Ex-driver for Adam and the Ants; starring in Black Beauty and Michael Winner’s The Big Sleep; playing bass and guitar with The The; recording soundtracks for Derek Jarman’s The Last of England and Blue: Simon Fisher Turner’s CV reads like a random cut-up of 80s culture. Shwarma is an equally improbable blend of found sounds recorded from “Antigua to Tokyo, Jerusalem to Bangkok”; the pan pipes of Incantation’s Sergio Avila; the poetry from Quentin Stevenson and Nasia Hadon; vocals from Martyn Bates (Eyeless In Gaza) and Jocelyn West (Miranda Sex Garden); and ex-Wire member Bruce Gilbert’s noise sculptures. It has all the makings of a Wim Wenders-style concept album about trans-urban bewilderment, but manages to remain insistent through sheer sonic verve.

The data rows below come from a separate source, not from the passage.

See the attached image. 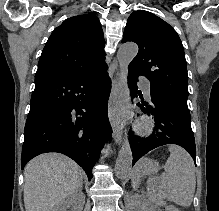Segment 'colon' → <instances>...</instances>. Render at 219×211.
Segmentation results:
<instances>
[{
  "label": "colon",
  "mask_w": 219,
  "mask_h": 211,
  "mask_svg": "<svg viewBox=\"0 0 219 211\" xmlns=\"http://www.w3.org/2000/svg\"><path fill=\"white\" fill-rule=\"evenodd\" d=\"M163 211H179L178 208L171 204H165L163 206Z\"/></svg>",
  "instance_id": "1"
}]
</instances>
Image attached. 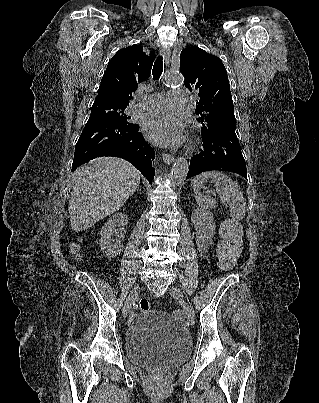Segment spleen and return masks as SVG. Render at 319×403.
Masks as SVG:
<instances>
[{"label": "spleen", "mask_w": 319, "mask_h": 403, "mask_svg": "<svg viewBox=\"0 0 319 403\" xmlns=\"http://www.w3.org/2000/svg\"><path fill=\"white\" fill-rule=\"evenodd\" d=\"M207 179H211L214 182L215 190L221 201L224 204L229 205L230 217L232 220H242L246 213V200L243 196V192L234 180L222 172H204L192 180L191 185L194 190L197 204L203 209H215L217 207L216 200L207 195L203 196L200 193L199 186L197 185L198 181L204 182Z\"/></svg>", "instance_id": "1"}]
</instances>
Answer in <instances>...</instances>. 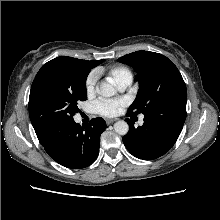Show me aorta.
<instances>
[{"label": "aorta", "instance_id": "1", "mask_svg": "<svg viewBox=\"0 0 220 220\" xmlns=\"http://www.w3.org/2000/svg\"><path fill=\"white\" fill-rule=\"evenodd\" d=\"M97 91L103 97H111L116 93L114 86L107 82L101 83ZM114 131L119 135H126L129 131V126L127 122L123 120L117 121L114 123Z\"/></svg>", "mask_w": 220, "mask_h": 220}]
</instances>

Shwarma opens with clanging bells and the sampled hum of public spaces, but quickly adds more incongrous layers of sound and context: distorted guitar mingled with radio hiss, a warm electric organ and thudding bass and clear female vocals, before sloping away into free sax warbles and global flute. The hallucinatory “Gong/Echo” sounds like a procession of Zen monks entering the body of a radio receiver before a closing ceremony inside a radiator.

Potentially a Babel of competing samples, Turner’s extreme drive towards clarity in the mix means that the differing textures – for instance, “Classical Piano”’s slow fusion-style melody on bass and guitar and abrasive radio snatch of Arabic singing – form part of a coherent aural stream. The clear, pastoral vocals of “Cut” take place within a violent electronic attack of bleeps and crackle, descending into faint radio and street sounds.

There’s an uneven tussle here between lyrical narrative and vibrant, post-Stockhausen sonic exploration. Recurring dramatis personae – Stevenson’s quavering, RSC-style poetic delivery; Hadon’s rich Iranian/Persian recitations; and the pseudo-pastoral yearnings of Bates and West (“A white blossoming pear/A hawthorn drying her hair” … hmmm) [“I didn’t write this stuff!” – Martyn Bates] – tip the album into sentimental voyage mode, where it occasionally coalesces in an ecstatic lyricism (the suspended, searing melodies of the canonic “Serial”). However, the general swiftness and obliquity of the changes (most of the tracks are only two or three minutes long) twist this potentially private arrangement out into a more public realm of cross-wired sonic information. A British ruralist fantasy soundscaped in the Interzone.